Sur le plan fiscal, les acteurs dénoncent un régime peu attractif, notamment pour la petite mine. Clotaire Kouakep Nzengang, du Minmidt, reconnaît que la fiscalité sur la production artisanale peut atteindre 25 %, un taux jugé excessif. Le droit de préemption de l’État sur les 75 % restants, bien que théoriquement stratégique, est rarement exercé faute de moyens. Résultat : les exportations se font sans véritable valorisation locale, et les opérateurs hésitent à s’engager.
Le nouveau code minier de 2023, pourtant présenté comme innovant, est jugé incomplet par plusieurs juristes. L’avocate Me Sarada Nya dénonce l’absence d’un registre public des permis, le chevauchement des compétences entre institutions, et l’opacité autour des contrats. L’insécurité juridique, nourrie par des révisions rétroactives comme dans le cas du projet Mbalam, aurait déjà coûté 120 millions de dollars d’investissements gelés.

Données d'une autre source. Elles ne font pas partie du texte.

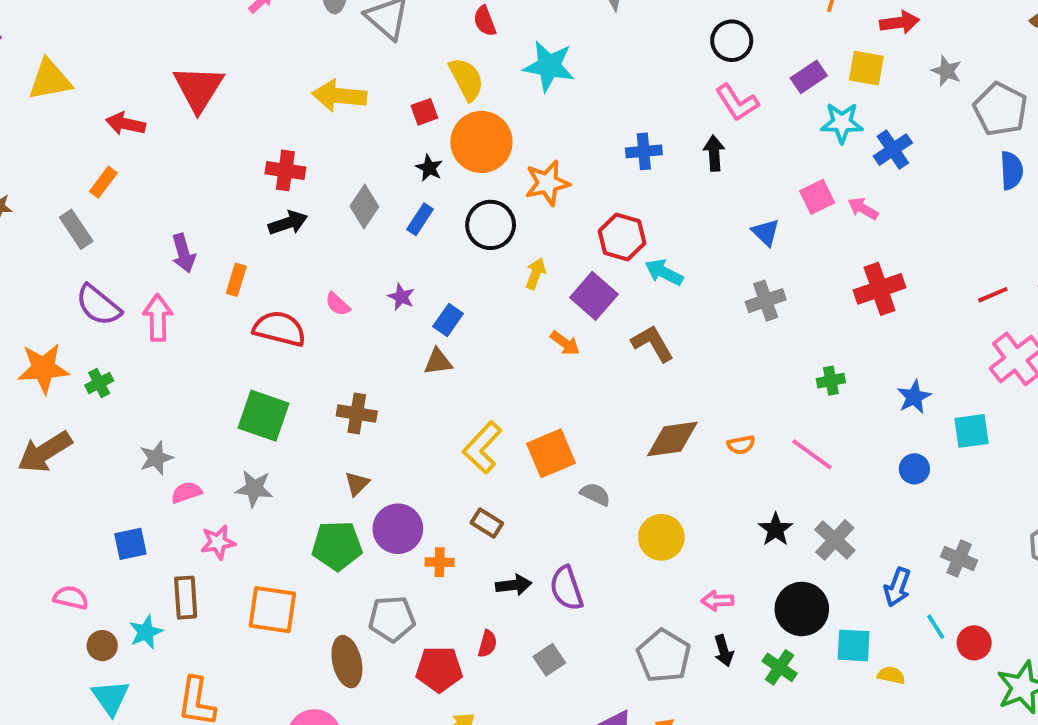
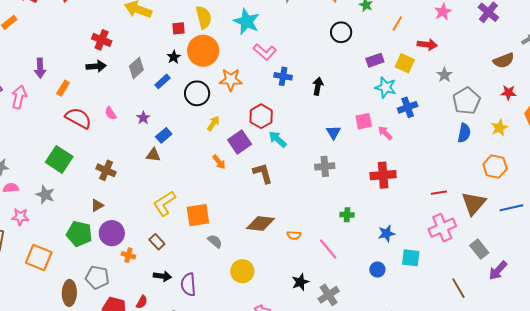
pink L-shape: (737, 103) -> (265, 52), moved, turned -30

Malgré les ambitions portées par la Stratégie nationale de développement (SND30) autour de l’axe « mine-métallurgie-sidérurgie », le secteur reste fragilisé par une gouvernance perfectible. Experts et professionnels appellent à une meilleure synergie entre l’État, les investisseurs et les communautés locales. Pour espérer peser dans le PIB, le Cameroun devra engager des réformes profondes, audacieuses et cohérentes, afin que ses ressources minières cessent d’être une malédiction et deviennent enfin un levier de développement.